▶ ACTIVITY: Show every line of the data where the word "показы" can be found.

Page-level text extractions
------------------------------
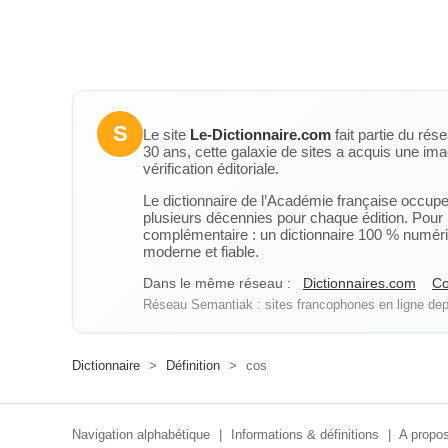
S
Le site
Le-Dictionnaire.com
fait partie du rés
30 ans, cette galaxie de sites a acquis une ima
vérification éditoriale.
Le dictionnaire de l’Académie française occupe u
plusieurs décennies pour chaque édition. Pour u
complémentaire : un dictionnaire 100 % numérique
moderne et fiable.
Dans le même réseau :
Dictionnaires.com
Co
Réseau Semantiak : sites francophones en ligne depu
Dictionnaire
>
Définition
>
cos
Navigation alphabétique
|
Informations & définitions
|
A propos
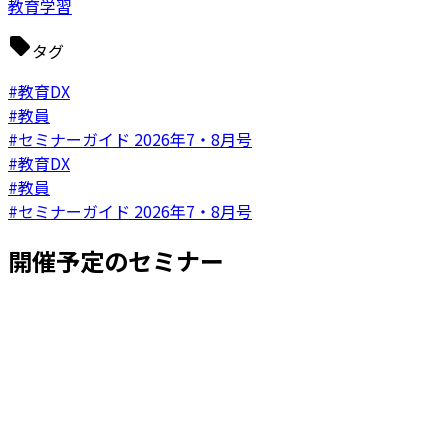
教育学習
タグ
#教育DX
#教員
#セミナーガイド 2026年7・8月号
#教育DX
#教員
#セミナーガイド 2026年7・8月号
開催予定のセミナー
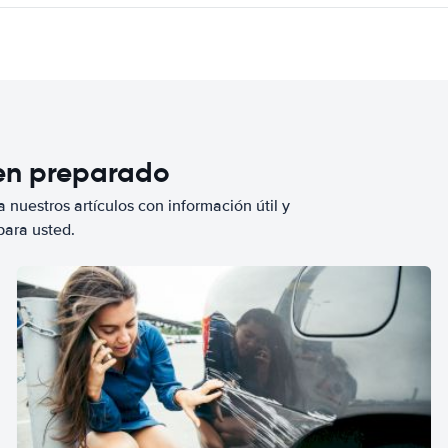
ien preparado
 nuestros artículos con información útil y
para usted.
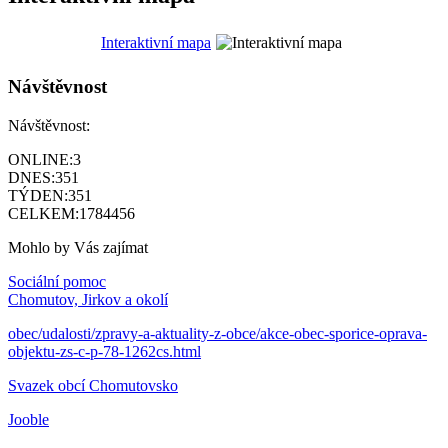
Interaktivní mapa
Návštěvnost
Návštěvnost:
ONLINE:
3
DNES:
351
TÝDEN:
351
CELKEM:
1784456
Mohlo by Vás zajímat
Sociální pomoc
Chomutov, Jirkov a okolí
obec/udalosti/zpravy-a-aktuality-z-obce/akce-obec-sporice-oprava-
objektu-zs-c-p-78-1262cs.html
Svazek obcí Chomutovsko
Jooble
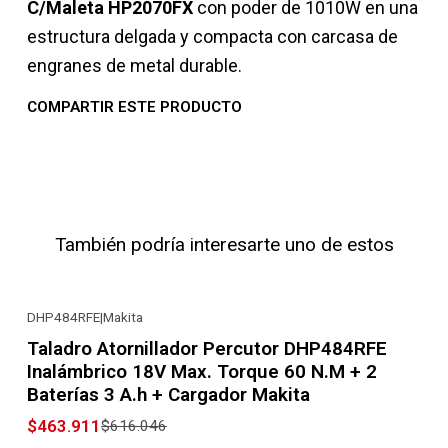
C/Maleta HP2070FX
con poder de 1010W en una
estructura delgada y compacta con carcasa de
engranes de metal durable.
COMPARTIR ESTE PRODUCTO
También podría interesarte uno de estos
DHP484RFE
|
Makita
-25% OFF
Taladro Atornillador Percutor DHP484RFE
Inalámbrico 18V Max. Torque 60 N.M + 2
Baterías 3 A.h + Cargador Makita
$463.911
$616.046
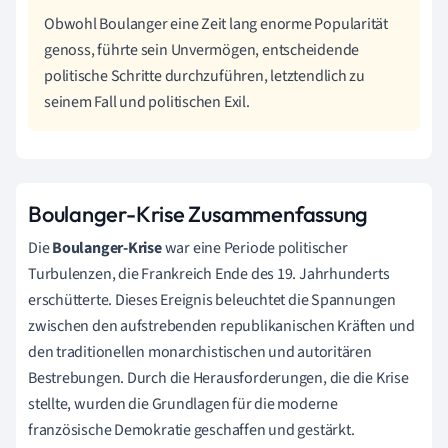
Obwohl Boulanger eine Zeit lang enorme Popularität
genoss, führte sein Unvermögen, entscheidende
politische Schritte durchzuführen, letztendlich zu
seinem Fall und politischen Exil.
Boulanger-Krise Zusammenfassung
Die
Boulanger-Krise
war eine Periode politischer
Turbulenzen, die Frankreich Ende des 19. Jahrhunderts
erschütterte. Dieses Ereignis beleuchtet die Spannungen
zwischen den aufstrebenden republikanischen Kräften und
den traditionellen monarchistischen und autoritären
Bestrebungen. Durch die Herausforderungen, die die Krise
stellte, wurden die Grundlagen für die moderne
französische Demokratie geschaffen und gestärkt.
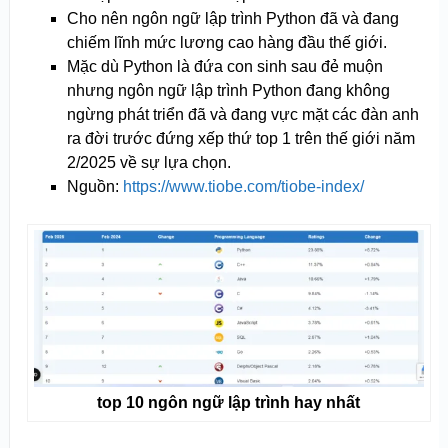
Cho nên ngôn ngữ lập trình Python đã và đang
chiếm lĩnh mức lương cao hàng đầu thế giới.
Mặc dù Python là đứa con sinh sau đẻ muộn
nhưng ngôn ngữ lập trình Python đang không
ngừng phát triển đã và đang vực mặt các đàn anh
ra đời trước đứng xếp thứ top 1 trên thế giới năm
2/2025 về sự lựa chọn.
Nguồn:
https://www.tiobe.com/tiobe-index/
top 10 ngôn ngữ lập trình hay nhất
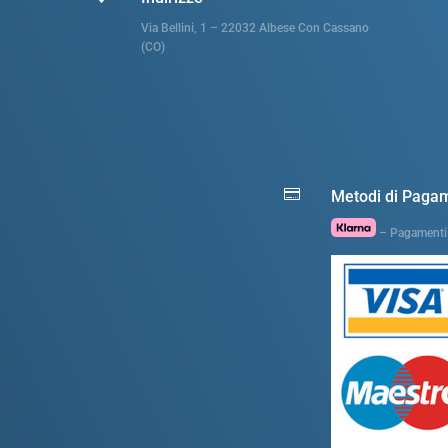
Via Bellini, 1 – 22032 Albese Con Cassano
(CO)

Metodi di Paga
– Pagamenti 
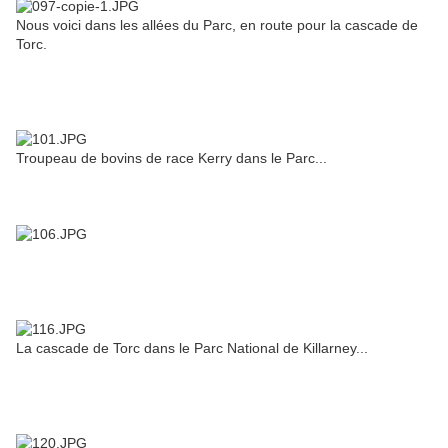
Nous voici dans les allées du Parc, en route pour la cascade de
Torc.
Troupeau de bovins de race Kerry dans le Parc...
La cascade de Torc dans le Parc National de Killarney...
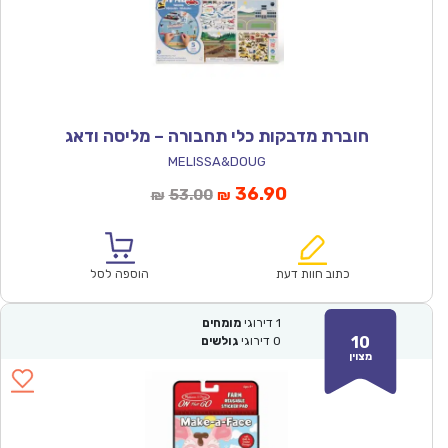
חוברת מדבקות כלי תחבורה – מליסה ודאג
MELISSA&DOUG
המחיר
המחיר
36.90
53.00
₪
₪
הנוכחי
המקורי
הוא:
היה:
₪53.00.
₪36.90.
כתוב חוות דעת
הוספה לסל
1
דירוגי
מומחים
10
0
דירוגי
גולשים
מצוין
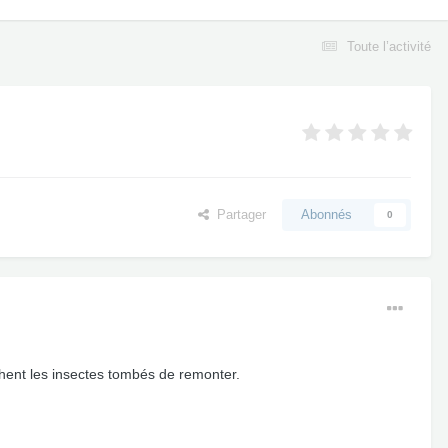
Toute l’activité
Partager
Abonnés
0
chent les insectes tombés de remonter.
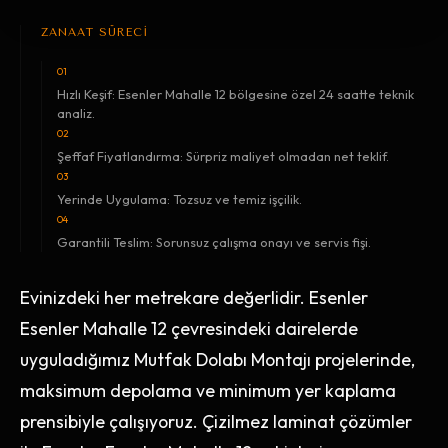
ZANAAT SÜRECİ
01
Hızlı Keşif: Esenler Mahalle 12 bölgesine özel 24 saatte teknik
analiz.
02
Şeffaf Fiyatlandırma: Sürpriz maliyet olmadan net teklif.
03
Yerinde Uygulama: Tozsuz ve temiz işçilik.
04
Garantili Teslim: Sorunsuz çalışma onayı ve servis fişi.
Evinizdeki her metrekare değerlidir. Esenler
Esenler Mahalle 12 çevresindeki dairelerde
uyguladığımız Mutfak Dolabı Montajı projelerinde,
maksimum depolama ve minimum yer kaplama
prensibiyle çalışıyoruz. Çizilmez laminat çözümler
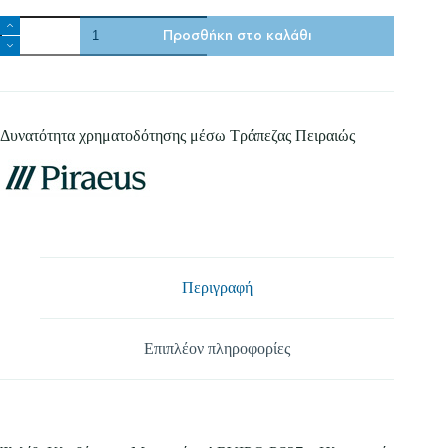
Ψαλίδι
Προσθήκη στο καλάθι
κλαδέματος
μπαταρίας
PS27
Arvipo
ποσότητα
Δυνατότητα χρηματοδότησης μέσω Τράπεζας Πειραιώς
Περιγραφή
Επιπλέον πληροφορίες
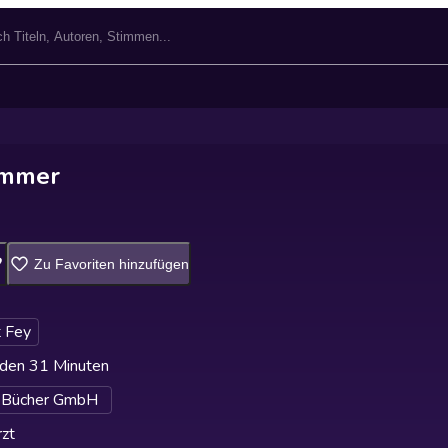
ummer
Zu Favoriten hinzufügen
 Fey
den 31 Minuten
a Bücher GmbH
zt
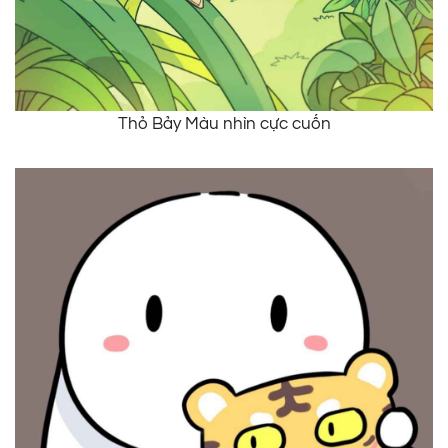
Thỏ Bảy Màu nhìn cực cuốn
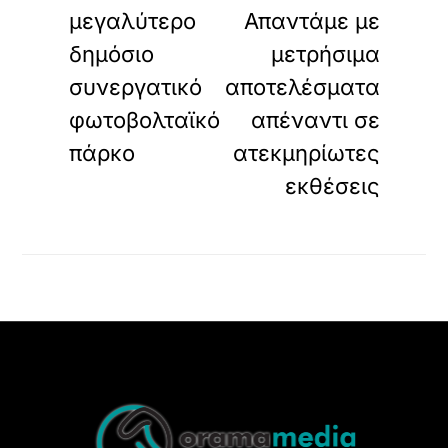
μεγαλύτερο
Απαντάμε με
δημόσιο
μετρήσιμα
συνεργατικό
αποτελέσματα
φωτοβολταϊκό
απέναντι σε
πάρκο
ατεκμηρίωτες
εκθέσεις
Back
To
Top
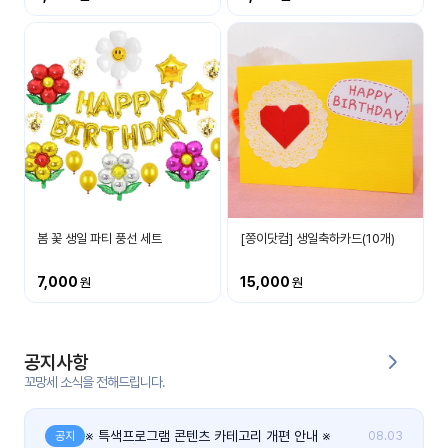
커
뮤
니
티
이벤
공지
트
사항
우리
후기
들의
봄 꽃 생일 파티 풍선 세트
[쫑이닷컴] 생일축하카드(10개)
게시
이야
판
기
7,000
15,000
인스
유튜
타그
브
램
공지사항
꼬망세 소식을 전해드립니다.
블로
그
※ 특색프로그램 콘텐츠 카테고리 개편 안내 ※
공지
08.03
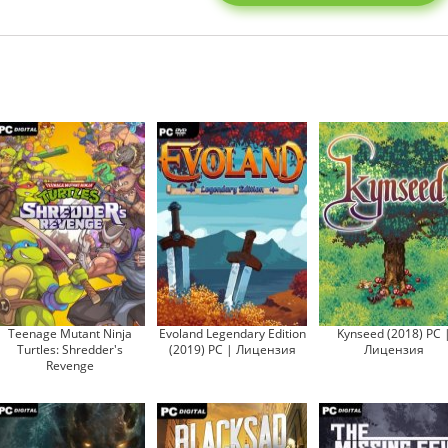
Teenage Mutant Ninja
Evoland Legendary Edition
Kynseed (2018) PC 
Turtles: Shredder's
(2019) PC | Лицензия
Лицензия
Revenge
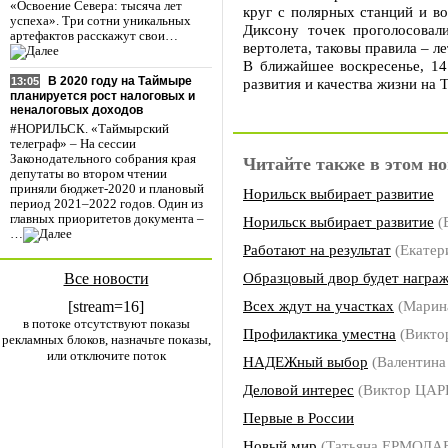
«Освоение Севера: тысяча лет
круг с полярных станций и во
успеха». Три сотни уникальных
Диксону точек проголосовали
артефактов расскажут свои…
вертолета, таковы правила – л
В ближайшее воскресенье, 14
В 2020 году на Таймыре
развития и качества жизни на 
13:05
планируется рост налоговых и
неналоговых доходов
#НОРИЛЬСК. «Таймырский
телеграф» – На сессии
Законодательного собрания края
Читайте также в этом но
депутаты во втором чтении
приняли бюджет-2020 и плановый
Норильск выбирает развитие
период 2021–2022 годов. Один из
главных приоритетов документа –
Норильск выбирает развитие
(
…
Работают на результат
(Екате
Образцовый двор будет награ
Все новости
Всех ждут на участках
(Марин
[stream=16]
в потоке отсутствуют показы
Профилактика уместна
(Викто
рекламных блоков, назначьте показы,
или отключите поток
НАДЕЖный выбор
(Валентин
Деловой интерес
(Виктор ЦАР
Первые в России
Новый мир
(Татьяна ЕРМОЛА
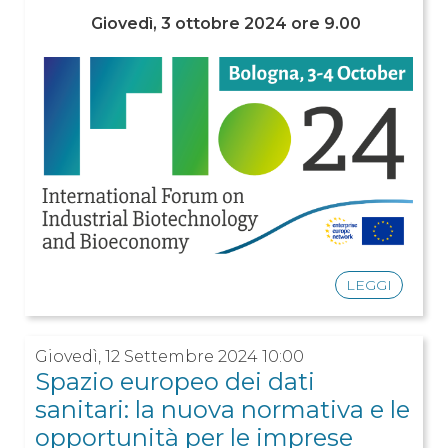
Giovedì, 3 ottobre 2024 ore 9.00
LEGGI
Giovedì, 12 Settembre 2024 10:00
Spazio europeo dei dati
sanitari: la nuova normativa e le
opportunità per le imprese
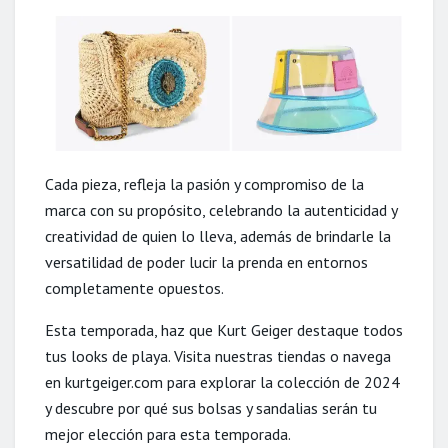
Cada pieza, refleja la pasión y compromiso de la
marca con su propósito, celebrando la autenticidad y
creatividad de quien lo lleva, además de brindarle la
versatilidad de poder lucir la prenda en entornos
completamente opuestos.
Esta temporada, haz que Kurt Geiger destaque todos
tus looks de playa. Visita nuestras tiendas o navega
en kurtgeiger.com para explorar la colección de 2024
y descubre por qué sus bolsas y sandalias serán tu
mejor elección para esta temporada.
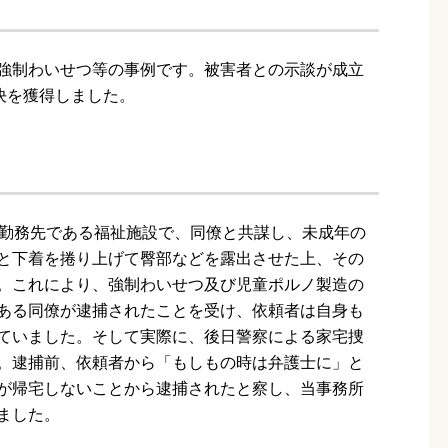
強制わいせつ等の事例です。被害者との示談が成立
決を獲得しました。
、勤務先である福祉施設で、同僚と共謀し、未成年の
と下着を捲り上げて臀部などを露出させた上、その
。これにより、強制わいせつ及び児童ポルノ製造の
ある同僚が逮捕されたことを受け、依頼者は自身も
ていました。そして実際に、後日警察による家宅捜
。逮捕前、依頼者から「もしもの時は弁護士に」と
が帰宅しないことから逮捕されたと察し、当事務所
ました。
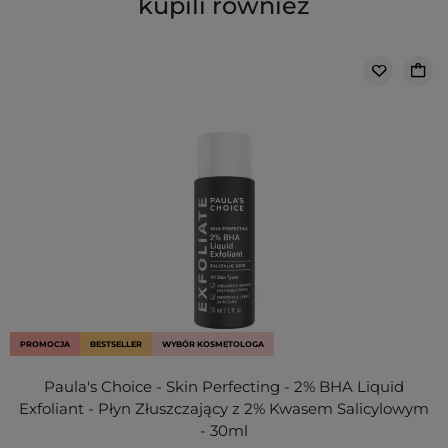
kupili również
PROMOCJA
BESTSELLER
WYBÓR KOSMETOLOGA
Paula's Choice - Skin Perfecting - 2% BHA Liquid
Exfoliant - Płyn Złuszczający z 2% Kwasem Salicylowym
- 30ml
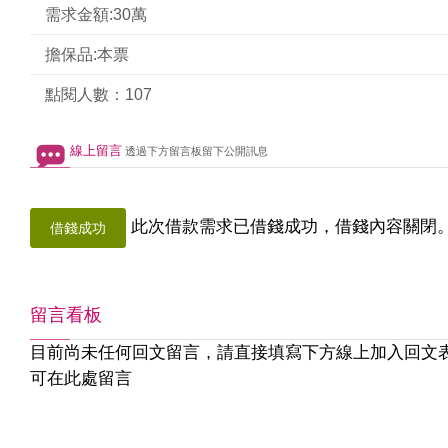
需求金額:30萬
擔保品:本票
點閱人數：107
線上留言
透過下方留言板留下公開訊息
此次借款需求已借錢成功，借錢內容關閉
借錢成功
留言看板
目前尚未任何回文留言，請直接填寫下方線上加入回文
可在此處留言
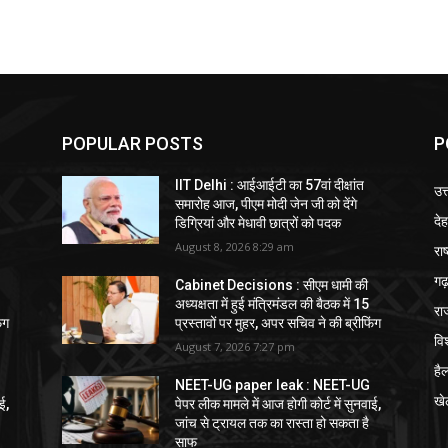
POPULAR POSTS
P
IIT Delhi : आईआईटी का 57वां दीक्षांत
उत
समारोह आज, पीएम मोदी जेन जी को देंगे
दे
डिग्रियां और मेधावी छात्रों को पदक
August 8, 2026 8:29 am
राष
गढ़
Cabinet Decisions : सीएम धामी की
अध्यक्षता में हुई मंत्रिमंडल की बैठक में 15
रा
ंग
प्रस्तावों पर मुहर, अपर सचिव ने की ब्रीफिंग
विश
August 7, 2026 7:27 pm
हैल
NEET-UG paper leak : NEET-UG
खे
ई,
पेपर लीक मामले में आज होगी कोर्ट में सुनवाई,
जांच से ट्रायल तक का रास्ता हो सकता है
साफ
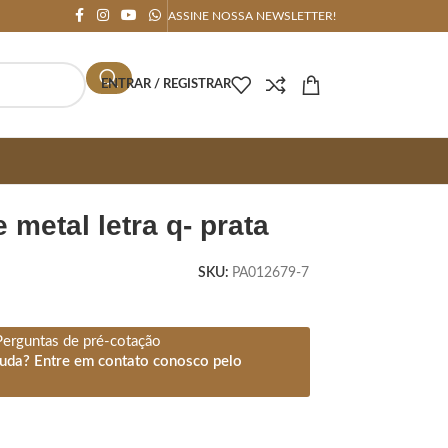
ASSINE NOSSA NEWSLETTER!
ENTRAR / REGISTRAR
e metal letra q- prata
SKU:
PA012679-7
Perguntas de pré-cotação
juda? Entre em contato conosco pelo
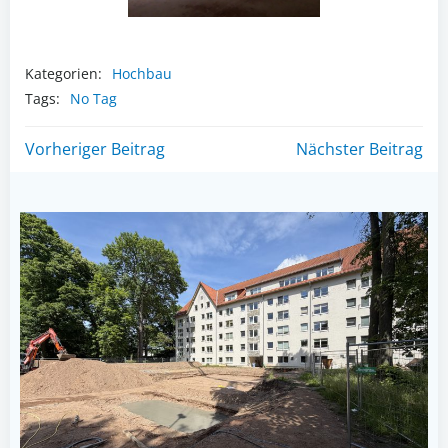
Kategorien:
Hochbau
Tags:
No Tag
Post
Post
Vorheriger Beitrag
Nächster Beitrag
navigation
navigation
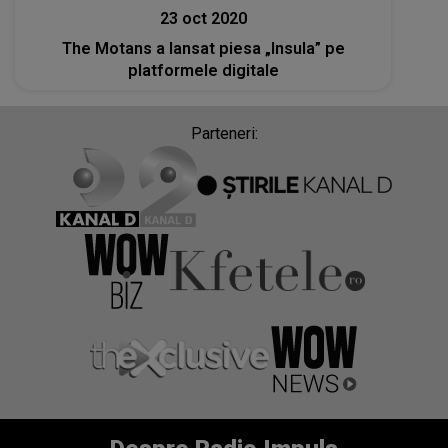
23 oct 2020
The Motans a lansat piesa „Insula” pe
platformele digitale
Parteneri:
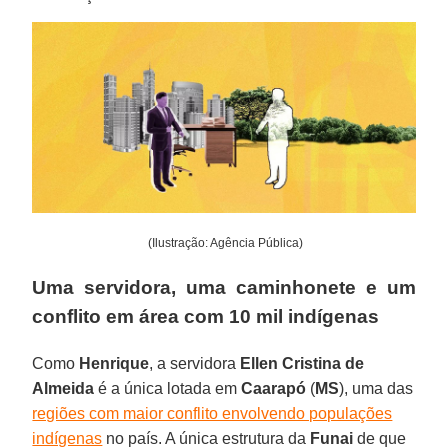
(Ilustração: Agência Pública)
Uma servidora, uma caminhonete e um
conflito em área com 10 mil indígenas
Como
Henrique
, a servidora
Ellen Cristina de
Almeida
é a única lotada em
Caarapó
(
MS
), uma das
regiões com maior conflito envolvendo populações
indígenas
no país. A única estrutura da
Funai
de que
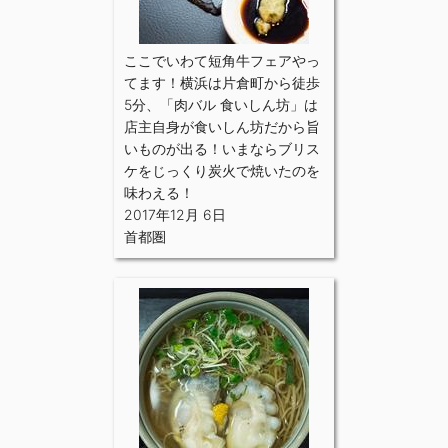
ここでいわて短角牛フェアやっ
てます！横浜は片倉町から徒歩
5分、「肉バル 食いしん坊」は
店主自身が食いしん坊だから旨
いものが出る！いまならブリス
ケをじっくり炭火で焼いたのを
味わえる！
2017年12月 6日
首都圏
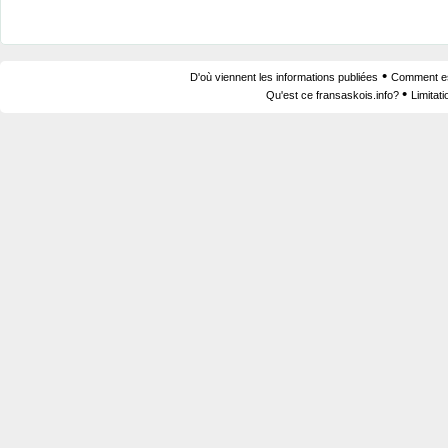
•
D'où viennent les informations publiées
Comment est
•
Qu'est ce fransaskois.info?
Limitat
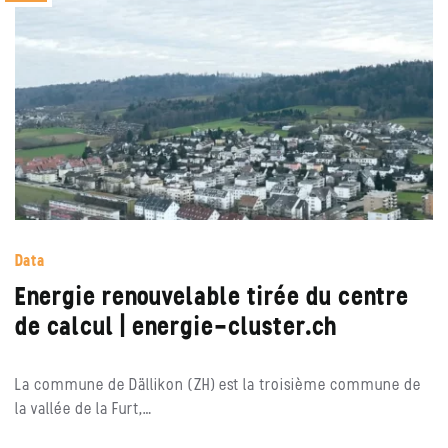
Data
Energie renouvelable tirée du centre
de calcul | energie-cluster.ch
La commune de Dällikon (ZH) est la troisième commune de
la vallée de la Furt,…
------------------------------
▶ EXERCISE OUTPUT:
в потоке отсутствуют показы
рекламных блоков, назначьте показы,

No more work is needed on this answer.